There are two kinds of wars, ones where you are trespassed upon by a foreign nation, and ones where the trespass is internal. When you are little you’re likely to sustain a foreign war. After that time most spiritual war is civil. The peace of God is something people often exchange with one another, but peace is exceptionally rare. I am a troublemaker, not a peacemaker. From the time I was three, and the rapes began, I dreamt of wars. In my little girl dreams I drive around in this little car and everyone else is in their little car but they are all out to get me and I cannot escape the battle. I’ve been fighting all my life. When someone infringes on my family my reply is rarely meant to solve the problem. My reply intends to hurt the one I perceive as attacking, and, often, since their aggression is countered by mine, my replies escalate the conflict, dig it in deeper, and widen the radii of pain. Evil is content.
Vengeance is God’s territory, but I want it. I relish the opportunity to attack, to demean, to humiliate. I am exceptionally good at it. The danger of hate games is that they don’t end, instead they reverberate, they curl up into a small, tight wad of mean thoughts and plans and then pop out to ruin a sunny morning or a blissful rainfall in an afternoon. Those hate thoughts do the work that the devil intends, they poison me. My thoughts, which might have been revolving around some lovely pleasure twist inward. Immediately I tense up, and my mind which was relatively relaxed returns to its normal position, bracing, and maneuvering. Fight, fight, fight.

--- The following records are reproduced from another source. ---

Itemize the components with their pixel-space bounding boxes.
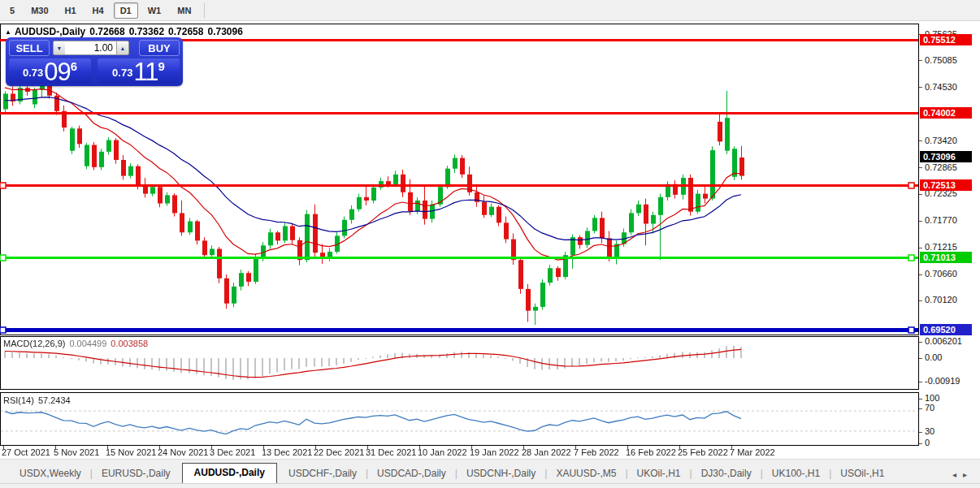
mt4-window: 5M30H1H4D1W1MN ▲AUDUSD-,Daily0.726680.73… bbox=[0, 0, 980, 488]
tab-eurusd-daily[interactable]: EURUSD-,Daily bbox=[93, 464, 179, 483]
sell-price-box[interactable]: 0.73 09 6 bbox=[9, 58, 91, 84]
date-label: 3 Dec 2021 bbox=[210, 447, 255, 457]
chevron-up-icon: ▲ bbox=[120, 45, 126, 51]
date-label: 27 Oct 2021 bbox=[2, 447, 50, 457]
chart-tabs-bar: USDX,Weekly|EURUSD-,DailyAUDUSD-,DailyUS… bbox=[0, 463, 980, 483]
price-scale-label: 0.74530 bbox=[919, 82, 957, 92]
date-label: 19 Jan 2022 bbox=[470, 447, 519, 457]
hline-price-tag-0.71013[interactable]: 0.71013 bbox=[920, 252, 972, 263]
timeframe-button-w1[interactable]: W1 bbox=[141, 2, 168, 19]
timeframe-button-d1[interactable]: D1 bbox=[114, 2, 138, 19]
macd-scale-label: -0.00919 bbox=[919, 376, 960, 386]
price-scale-label: 0.71770 bbox=[919, 215, 957, 225]
current-price-tag: 0.73096 bbox=[920, 151, 972, 162]
ohlc-open: 0.72668 bbox=[89, 26, 124, 37]
tab-ukoil-h1[interactable]: UKOil-,H1 bbox=[629, 464, 689, 483]
sell-price-prefix: 0.73 bbox=[23, 67, 43, 79]
hline-price-tag-0.72513[interactable]: 0.72513 bbox=[920, 179, 972, 191]
rsi-scale-label: 100 bbox=[919, 393, 939, 403]
date-label: 22 Dec 2021 bbox=[314, 447, 364, 457]
volume-down-button[interactable]: ▼ bbox=[53, 41, 66, 55]
rsi-scale-label: 0 bbox=[919, 438, 930, 447]
volume-input[interactable] bbox=[65, 41, 117, 55]
tab-usdx-weekly[interactable]: USDX,Weekly bbox=[11, 464, 89, 483]
tab-uk100-h1[interactable]: UK100-,H1 bbox=[764, 464, 828, 483]
collapse-panel-icon[interactable]: ▲ bbox=[5, 28, 11, 36]
status-bar bbox=[0, 483, 980, 488]
chevron-down-icon: ▼ bbox=[57, 45, 63, 51]
tab-usdcad-daily[interactable]: USDCAD-,Daily bbox=[369, 464, 454, 483]
chart-symbol: AUDUSD-,Daily bbox=[15, 26, 85, 37]
rsi-indicator-label: RSI(14)57.2434 bbox=[3, 395, 71, 405]
hline-price-tag-0.74002[interactable]: 0.74002 bbox=[920, 107, 972, 119]
rsi-name: RSI(14) bbox=[3, 395, 34, 405]
chart-title: ▲AUDUSD-,Daily0.726680.733620.726580.730… bbox=[5, 26, 247, 37]
chart-canvas[interactable] bbox=[0, 24, 919, 459]
timeframe-button-m30[interactable]: M30 bbox=[24, 2, 54, 19]
rsi-scale-label: 30 bbox=[919, 426, 934, 436]
timeframe-button-h4[interactable]: H4 bbox=[86, 2, 111, 19]
date-label: 24 Nov 2021 bbox=[158, 447, 208, 457]
date-label: 31 Dec 2021 bbox=[366, 447, 416, 457]
buy-price-pip: 9 bbox=[158, 59, 165, 73]
tab-scroll-right-icon[interactable]: ▸ bbox=[963, 470, 973, 479]
toolbar-separator bbox=[204, 3, 205, 18]
macd-scale-label: 0.00 bbox=[919, 352, 942, 362]
sell-price-big: 09 bbox=[44, 62, 70, 82]
tab-usoil-h1[interactable]: USOil-,H1 bbox=[832, 464, 892, 483]
buy-price-box[interactable]: 0.73 11 9 bbox=[98, 58, 180, 84]
tab-usdchf-daily[interactable]: USDCHF-,Daily bbox=[280, 464, 365, 483]
ohlc-low: 0.72658 bbox=[168, 26, 203, 37]
date-label: 13 Dec 2021 bbox=[262, 447, 312, 457]
buy-price-big: 11 bbox=[133, 62, 158, 82]
buy-button[interactable]: BUY bbox=[139, 40, 180, 56]
sell-button[interactable]: SELL bbox=[9, 40, 50, 56]
date-label: 7 Feb 2022 bbox=[574, 447, 619, 457]
date-label: 16 Feb 2022 bbox=[626, 447, 676, 457]
macd-value: 0.004499 bbox=[69, 339, 106, 348]
ohlc-high: 0.73362 bbox=[129, 26, 164, 37]
date-label: 15 Nov 2021 bbox=[106, 447, 156, 457]
price-axis: 0.756250.750850.745300.734200.728650.723… bbox=[919, 24, 980, 459]
tab-usdcnh-daily[interactable]: USDCNH-,Daily bbox=[458, 464, 544, 483]
tab-xauusd-m5[interactable]: XAUUSD-,M5 bbox=[548, 464, 624, 483]
tab-audusd-daily[interactable]: AUDUSD-,Daily bbox=[182, 463, 277, 483]
macd-scale-label: 0.006201 bbox=[919, 336, 962, 346]
hline-price-tag-0.75512[interactable]: 0.75512 bbox=[920, 34, 972, 45]
date-label: 5 Nov 2021 bbox=[54, 447, 99, 457]
date-label: 10 Jan 2022 bbox=[418, 447, 467, 457]
volume-up-button[interactable]: ▲ bbox=[116, 41, 129, 55]
rsi-scale-label: 70 bbox=[919, 403, 934, 412]
tab-scroll-arrows: ◂▸ bbox=[952, 470, 973, 479]
rsi-value: 57.2434 bbox=[38, 395, 71, 405]
price-scale-label: 0.72865 bbox=[919, 162, 957, 172]
macd-signal-value: 0.003858 bbox=[111, 339, 148, 348]
macd-indicator-label: MACD(12,26,9)0.0044990.003858 bbox=[3, 339, 148, 348]
hline-price-tag-0.69520[interactable]: 0.69520 bbox=[920, 324, 972, 335]
one-click-trading-panel: SELL ▼ ▲ BUY 0.73 09 6 0.73 11 9 bbox=[6, 37, 183, 86]
timeframe-toolbar: 5M30H1H4D1W1MN bbox=[0, 0, 980, 21]
timeframe-button-mn[interactable]: MN bbox=[171, 2, 197, 19]
price-scale-label: 0.75085 bbox=[919, 55, 957, 65]
tab-dj30-daily[interactable]: DJ30-,Daily bbox=[693, 464, 760, 483]
date-label: 25 Feb 2022 bbox=[678, 447, 728, 457]
date-label: 7 Mar 2022 bbox=[730, 447, 775, 457]
price-scale-label: 0.73420 bbox=[919, 136, 957, 145]
price-scale-label: 0.71215 bbox=[919, 242, 957, 252]
date-label: 28 Jan 2022 bbox=[522, 447, 571, 457]
timeframe-button-h1[interactable]: H1 bbox=[59, 2, 83, 19]
sell-price-pip: 6 bbox=[71, 59, 77, 73]
chart-window: ▲AUDUSD-,Daily0.726680.733620.726580.730… bbox=[0, 24, 980, 459]
macd-name: MACD(12,26,9) bbox=[3, 339, 65, 348]
ohlc-close: 0.73096 bbox=[207, 26, 242, 37]
price-scale-label: 0.70660 bbox=[919, 269, 957, 279]
timeframe-button-5[interactable]: 5 bbox=[3, 2, 21, 19]
tab-scroll-left-icon[interactable]: ◂ bbox=[952, 470, 963, 479]
buy-price-prefix: 0.73 bbox=[112, 67, 132, 79]
price-scale-label: 0.70120 bbox=[919, 295, 957, 304]
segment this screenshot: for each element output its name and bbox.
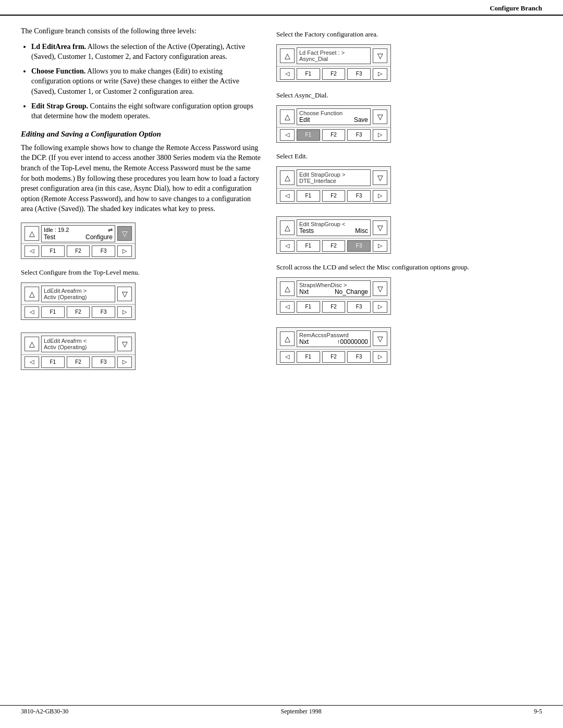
left-column: The Configure branch consists of the fol… bbox=[21, 26, 261, 379]
idle-f1[interactable]: F1 bbox=[41, 245, 65, 257]
intro-paragraph: The Configure branch consists of the fol… bbox=[21, 26, 261, 36]
straps-when-panel: △ StrapsWhenDisc > Nxt No_Change ▽ ◁ F1 … bbox=[276, 277, 391, 315]
ldedit1-fwd-btn[interactable]: ▷ bbox=[117, 306, 132, 318]
edit-strap2-f1[interactable]: F1 bbox=[297, 240, 320, 252]
ldfact-down-btn[interactable]: ▽ bbox=[373, 48, 387, 63]
rem-access-f3[interactable]: F3 bbox=[347, 351, 371, 363]
edit-strap1-down-btn[interactable]: ▽ bbox=[373, 170, 387, 185]
straps-when-down-btn[interactable]: ▽ bbox=[373, 281, 387, 296]
page-header: Configure Branch bbox=[0, 0, 563, 16]
rem-access-top-row: △ RemAccssPasswrd Nxt ↑00000000 ▽ bbox=[277, 328, 390, 350]
choose-function-top-row: △ Choose Function Edit Save ▽ bbox=[277, 106, 390, 128]
straps-when-fwd-btn[interactable]: ▷ bbox=[373, 301, 387, 313]
rem-access-display: RemAccssPasswrd Nxt ↑00000000 bbox=[297, 330, 371, 347]
ldedit1-back-btn[interactable]: ◁ bbox=[25, 306, 39, 318]
idle-f3[interactable]: F3 bbox=[92, 245, 115, 257]
ldedit2-down-btn[interactable]: ▽ bbox=[117, 337, 132, 351]
ldfact-f2[interactable]: F2 bbox=[322, 68, 346, 80]
edit-strap1-top-row: △ Edit StrapGroup > DTE_Interface ▽ bbox=[277, 167, 390, 189]
straps-when-f2[interactable]: F2 bbox=[322, 301, 346, 313]
ldedit1-f1[interactable]: F1 bbox=[41, 306, 65, 318]
ldedit2-top-row: △ LdEdit Areafrm < Activ (Operating) ▽ bbox=[21, 333, 135, 355]
ldedit1-panel: △ LdEdit Areafrm > Activ (Operating) ▽ ◁… bbox=[21, 282, 136, 320]
right-column: Select the Factory configuration area. △… bbox=[276, 26, 516, 379]
edit-strap1-fwd-btn[interactable]: ▷ bbox=[373, 190, 387, 202]
idle-up-btn[interactable]: △ bbox=[25, 226, 39, 241]
edit-strap1-f1[interactable]: F1 bbox=[297, 190, 320, 202]
straps-when-nochange: No_Change bbox=[335, 288, 368, 295]
straps-when-back-btn[interactable]: ◁ bbox=[280, 301, 295, 313]
edit-strap2-down-btn[interactable]: ▽ bbox=[373, 220, 387, 235]
edit-strap2-f3[interactable]: F3 bbox=[347, 240, 371, 252]
idle-f2[interactable]: F2 bbox=[67, 245, 90, 257]
straps-when-nxt: Nxt bbox=[299, 288, 309, 295]
idle-fwd-btn[interactable]: ▷ bbox=[117, 245, 132, 257]
ldedit1-bottom-row: ◁ F1 F2 F3 ▷ bbox=[21, 305, 135, 319]
ldedit2-f3[interactable]: F3 bbox=[92, 356, 115, 368]
choose-function-f1[interactable]: F1 bbox=[297, 129, 320, 141]
rem-access-value: ↑00000000 bbox=[337, 338, 368, 346]
ldfact-bottom-row: ◁ F1 F2 F3 ▷ bbox=[277, 67, 390, 81]
edit-strap1-f3[interactable]: F3 bbox=[347, 190, 371, 202]
choose-function-up-btn[interactable]: △ bbox=[280, 109, 295, 124]
edit-strap2-back-btn[interactable]: ◁ bbox=[280, 240, 295, 252]
ldfact-fwd-btn[interactable]: ▷ bbox=[373, 68, 387, 80]
ldfact-up-btn[interactable]: △ bbox=[280, 48, 295, 63]
ldfact-back-btn[interactable]: ◁ bbox=[280, 68, 295, 80]
rem-access-fwd-btn[interactable]: ▷ bbox=[373, 351, 387, 363]
choose-function-panel: △ Choose Function Edit Save ▽ ◁ F1 F2 F3 bbox=[276, 105, 391, 143]
idle-back-btn[interactable]: ◁ bbox=[25, 245, 39, 257]
ldedit1-down-btn[interactable]: ▽ bbox=[117, 287, 132, 301]
ldedit1-f2[interactable]: F2 bbox=[67, 306, 90, 318]
straps-when-f1[interactable]: F1 bbox=[297, 301, 320, 313]
choose-function-back-btn[interactable]: ◁ bbox=[280, 129, 295, 141]
edit-strap1-up-btn[interactable]: △ bbox=[280, 170, 295, 185]
bullet-term-2: Choose Function. bbox=[31, 67, 85, 75]
edit-strap2-bottom-row: ◁ F1 F2 F3 ▷ bbox=[277, 239, 390, 253]
edit-strap1-back-btn[interactable]: ◁ bbox=[280, 190, 295, 202]
rem-access-down-btn[interactable]: ▽ bbox=[373, 331, 387, 346]
ldfact-line1: Ld Fact Preset : > bbox=[299, 50, 368, 56]
rem-access-f2[interactable]: F2 bbox=[322, 351, 346, 363]
rem-access-back-btn[interactable]: ◁ bbox=[280, 351, 295, 363]
bullet-term-3: Edit Strap Group. bbox=[31, 102, 88, 110]
rem-access-f1[interactable]: F1 bbox=[297, 351, 320, 363]
idle-panel: △ Idle : 19.2 ⇌ Test Configure ▽ bbox=[21, 223, 136, 259]
edit-strap2-up-btn[interactable]: △ bbox=[280, 220, 295, 235]
ldedit2-up-btn[interactable]: △ bbox=[25, 337, 39, 351]
edit-strap2-fwd-btn[interactable]: ▷ bbox=[373, 240, 387, 252]
ldedit1-top-row: △ LdEdit Areafrm > Activ (Operating) ▽ bbox=[21, 283, 135, 305]
choose-function-f3[interactable]: F3 bbox=[347, 129, 371, 141]
ldfact-line2: Async_Dial bbox=[299, 56, 368, 62]
idle-panel-wrapper: △ Idle : 19.2 ⇌ Test Configure ▽ bbox=[21, 219, 261, 262]
choose-function-save: Save bbox=[354, 116, 368, 124]
choose-function-down-btn[interactable]: ▽ bbox=[373, 109, 387, 124]
bullet-item-3: Edit Strap Group. Contains the eight sof… bbox=[31, 101, 261, 121]
idle-down-btn[interactable]: ▽ bbox=[117, 226, 132, 241]
choose-function-fwd-btn[interactable]: ▷ bbox=[373, 129, 387, 141]
ldedit2-f2[interactable]: F2 bbox=[67, 356, 90, 368]
straps-when-f3[interactable]: F3 bbox=[347, 301, 371, 313]
ldedit1-up-btn[interactable]: △ bbox=[25, 287, 39, 301]
ldedit2-back-btn[interactable]: ◁ bbox=[25, 356, 39, 368]
straps-when-up-btn[interactable]: △ bbox=[280, 281, 295, 296]
header-title: Configure Branch bbox=[489, 4, 542, 13]
edit-strap1-f2[interactable]: F2 bbox=[322, 190, 346, 202]
ldfact-f1[interactable]: F1 bbox=[297, 68, 320, 80]
choose-function-f2[interactable]: F2 bbox=[322, 129, 346, 141]
bullet-list: Ld EditArea frm. Allows the selection of… bbox=[31, 42, 261, 121]
edit-strap2-misc: Misc bbox=[355, 227, 368, 235]
ldedit1-f3[interactable]: F3 bbox=[92, 306, 115, 318]
page-footer: 3810-A2-GB30-30 September 1998 9-5 bbox=[0, 705, 563, 718]
ldfact-f3[interactable]: F3 bbox=[347, 68, 371, 80]
ldedit2-f1[interactable]: F1 bbox=[41, 356, 65, 368]
rem-access-up-btn[interactable]: △ bbox=[280, 331, 295, 346]
idle-line1-right: ⇌ bbox=[108, 227, 113, 233]
ldedit2-fwd-btn[interactable]: ▷ bbox=[117, 356, 132, 368]
edit-strap2-f2[interactable]: F2 bbox=[322, 240, 346, 252]
ldedit2-panel: △ LdEdit Areafrm < Activ (Operating) ▽ ◁… bbox=[21, 332, 136, 370]
ldfact-panel-wrapper: △ Ld Fact Preset : > Async_Dial ▽ ◁ F1 F… bbox=[276, 41, 516, 85]
idle-line2-left: Test bbox=[44, 233, 55, 241]
caption-asyncdial: Select Async_Dial. bbox=[276, 91, 516, 100]
edit-strap2-panel-wrapper: △ Edit StrapGroup < Tests Misc ▽ ◁ F1 F2… bbox=[276, 213, 516, 257]
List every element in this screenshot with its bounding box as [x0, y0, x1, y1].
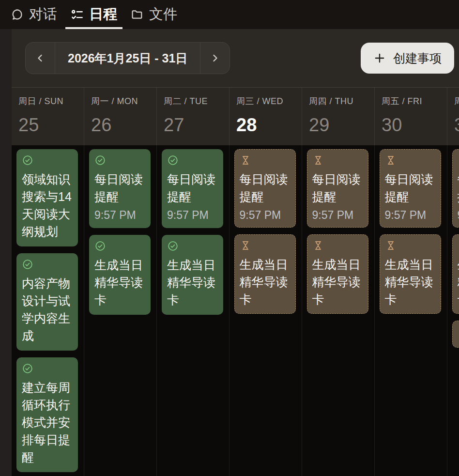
hourglass-icon — [240, 240, 251, 251]
event-card[interactable]: 每日阅读提醒 9:57 PM — [307, 149, 368, 228]
day-column-header[interactable]: 周五 / FRI 30 — [375, 87, 447, 145]
event-card[interactable]: 每日阅读提醒 9:57 PM — [452, 149, 459, 228]
event-title: 生成当日精华导读卡 — [312, 256, 365, 308]
week-calendar: 周日 / SUN 25 领域知识搜索与14天阅读大纲规划 内容产物设计与试学内容… — [12, 87, 459, 476]
hourglass-icon — [458, 326, 459, 338]
day-label: 周五 / FRI — [382, 95, 447, 107]
day-events-area: 每日阅读提醒 9:57 PM 生成当日精华导读卡 — [157, 145, 230, 476]
check-circle-icon — [94, 154, 106, 166]
day-column-28: 周三 / WED 28 每日阅读提醒 9:57 PM 生成当日精华导读卡 — [230, 87, 302, 476]
day-number: 29 — [309, 115, 374, 136]
day-events-area: 领域知识搜索与14天阅读大纲规划 内容产物设计与试学内容生成 建立每周循环执行模… — [12, 145, 84, 476]
day-column-header[interactable]: 周日 / SUN 25 — [12, 87, 84, 145]
event-card[interactable]: 每日阅读提醒 9:57 PM — [162, 149, 223, 228]
day-column-31: 周六 / SAT 31 每日阅读提醒 9:57 PM 生成当日精华导读卡 — [447, 87, 459, 476]
day-label: 周一 / MON — [91, 95, 156, 107]
event-card[interactable]: 生成当日精华导读卡 — [162, 235, 223, 315]
event-title: 建立每周循环执行模式并安排每日提醒 — [22, 379, 74, 466]
event-title: 每日阅读提醒 — [385, 170, 437, 205]
event-title: 每日阅读提醒 — [240, 170, 292, 205]
day-column-25: 周日 / SUN 25 领域知识搜索与14天阅读大纲规划 内容产物设计与试学内容… — [12, 87, 84, 476]
chevron-left-icon — [34, 52, 46, 64]
event-title: 生成当日精华导读卡 — [458, 256, 459, 308]
day-number: 30 — [382, 115, 447, 136]
hourglass-icon — [385, 154, 397, 166]
event-card[interactable]: 生成当日精华导读卡 — [307, 234, 368, 314]
event-title: 内容产物设计与试学内容生成 — [22, 275, 74, 344]
chevron-right-icon — [209, 52, 221, 64]
day-events-area: 每日阅读提醒 9:57 PM 生成当日精华导读卡 — [302, 145, 375, 476]
day-number: 28 — [236, 115, 302, 136]
day-label: 周六 / SAT — [454, 95, 459, 107]
day-column-27: 周二 / TUE 27 每日阅读提醒 9:57 PM 生成当日精华导读卡 — [157, 87, 230, 476]
event-card[interactable]: 每日阅读提醒 9:57 PM — [89, 149, 151, 228]
day-events-area: 每日阅读提醒 9:57 PM 生成当日精华导读卡 — [447, 145, 459, 476]
event-time: 9:57 PM — [385, 209, 437, 222]
hourglass-icon — [385, 240, 397, 251]
day-label: 周四 / THU — [309, 95, 374, 107]
event-card[interactable]: 生成当日精华导读卡 — [234, 234, 296, 314]
event-card[interactable]: 每日阅读提醒 9:57 PM — [380, 149, 441, 228]
event-time: 9:57 PM — [312, 209, 365, 222]
event-card[interactable]: 每日阅读提醒 9:57 PM — [234, 149, 296, 228]
day-number: 27 — [164, 115, 229, 136]
tab-schedule[interactable]: 日程 — [64, 0, 124, 29]
check-circle-icon — [94, 240, 106, 252]
event-card[interactable] — [452, 321, 459, 348]
plus-icon — [373, 52, 386, 64]
event-title: 生成当日精华导读卡 — [385, 256, 437, 308]
prev-week-button[interactable] — [26, 43, 55, 74]
day-events-area: 每日阅读提醒 9:57 PM 生成当日精华导读卡 — [84, 145, 157, 476]
event-title: 领域知识搜索与14天阅读大纲规划 — [22, 170, 74, 240]
day-column-header[interactable]: 周四 / THU 29 — [302, 87, 375, 145]
event-title: 生成当日精华导读卡 — [240, 256, 292, 308]
check-circle-icon — [22, 154, 33, 166]
create-event-button[interactable]: 创建事项 — [361, 43, 454, 74]
create-event-label: 创建事项 — [393, 50, 442, 66]
day-column-header[interactable]: 周三 / WED 28 — [230, 87, 302, 145]
tab-files[interactable]: 文件 — [124, 0, 184, 29]
day-label: 周日 / SUN — [18, 95, 84, 107]
chat-bubble-icon — [11, 8, 24, 21]
hourglass-icon — [312, 240, 324, 251]
check-circle-icon — [22, 259, 33, 270]
next-week-button[interactable] — [200, 43, 230, 74]
tab-schedule-label: 日程 — [89, 5, 117, 24]
event-time: 9:57 PM — [458, 209, 459, 222]
day-column-30: 周五 / FRI 30 每日阅读提醒 9:57 PM 生成当日精华导读卡 — [375, 87, 447, 476]
day-label: 周二 / TUE — [164, 95, 229, 107]
folder-icon — [131, 8, 144, 21]
check-circle-icon — [167, 154, 179, 166]
hourglass-icon — [240, 154, 251, 166]
tab-chat-label: 对话 — [29, 5, 57, 24]
event-card[interactable]: 生成当日精华导读卡 — [89, 235, 151, 315]
event-title: 每日阅读提醒 — [167, 170, 219, 205]
day-number: 25 — [18, 115, 84, 136]
event-title: 每日阅读提醒 — [312, 170, 365, 205]
day-column-header[interactable]: 周六 / SAT 31 — [447, 87, 459, 145]
event-title: 生成当日精华导读卡 — [94, 256, 146, 308]
event-card[interactable]: 内容产物设计与试学内容生成 — [16, 253, 78, 351]
hourglass-icon — [312, 154, 324, 166]
event-title: 每日阅读提醒 — [94, 170, 146, 205]
event-card[interactable]: 领域知识搜索与14天阅读大纲规划 — [16, 149, 78, 246]
day-column-header[interactable]: 周二 / TUE 27 — [157, 87, 230, 145]
event-card[interactable]: 建立每周循环执行模式并安排每日提醒 — [16, 357, 78, 472]
event-card[interactable]: 生成当日精华导读卡 — [380, 234, 441, 314]
top-tab-bar: 对话 日程 文件 — [0, 0, 459, 29]
left-gutter — [0, 29, 12, 476]
check-circle-icon — [167, 240, 179, 252]
event-time: 9:57 PM — [94, 209, 146, 222]
day-column-header[interactable]: 周一 / MON 26 — [84, 87, 157, 145]
date-range-label: 2026年1月25日 - 31日 — [55, 43, 200, 74]
event-card[interactable]: 生成当日精华导读卡 — [452, 234, 459, 314]
tab-chat[interactable]: 对话 — [4, 0, 64, 29]
hourglass-icon — [458, 240, 459, 251]
check-circle-icon — [22, 363, 33, 374]
event-time: 9:57 PM — [240, 209, 292, 222]
task-list-icon — [71, 8, 84, 21]
date-range-navigator: 2026年1月25日 - 31日 — [25, 42, 230, 74]
event-title: 生成当日精华导读卡 — [167, 256, 219, 308]
tab-files-label: 文件 — [149, 5, 177, 24]
schedule-panel: 2026年1月25日 - 31日 创建事项 周日 / SUN 25 — [0, 29, 459, 476]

A piece of God lives in every conscious being on this and any other planet. God’s vengeance is perfect and inescapable. Mine damns me. Peace? Peace was never particularly appealing. For three years I vividly recall my mother and father fighting over the breakfast table, which was scary, though after my father left I was being raped nightly and my daily life shifted into utter terror. War, cruelty, hate, the menace of a pending fight, these are what I expect, what have been normalized for me. Peace is incomprehensible, an insipid, distant concept with very little to recommend itself. It’s not sexy. It doesn’t appear to connect with my need for power. When I think peace I think trickling streams, modest weather on a tin roof. When I define myself I see violence, the vehement thrash of a wild ocean, the wide-eyed shock of an unexpected event. I’m not a peacemaker. I relish the chance to condemn. I love to slam doors. I love to call names, really mean names. I love to turn my back on people and leave them forever. I will, too. If you call my bluff you’ll see I mean it.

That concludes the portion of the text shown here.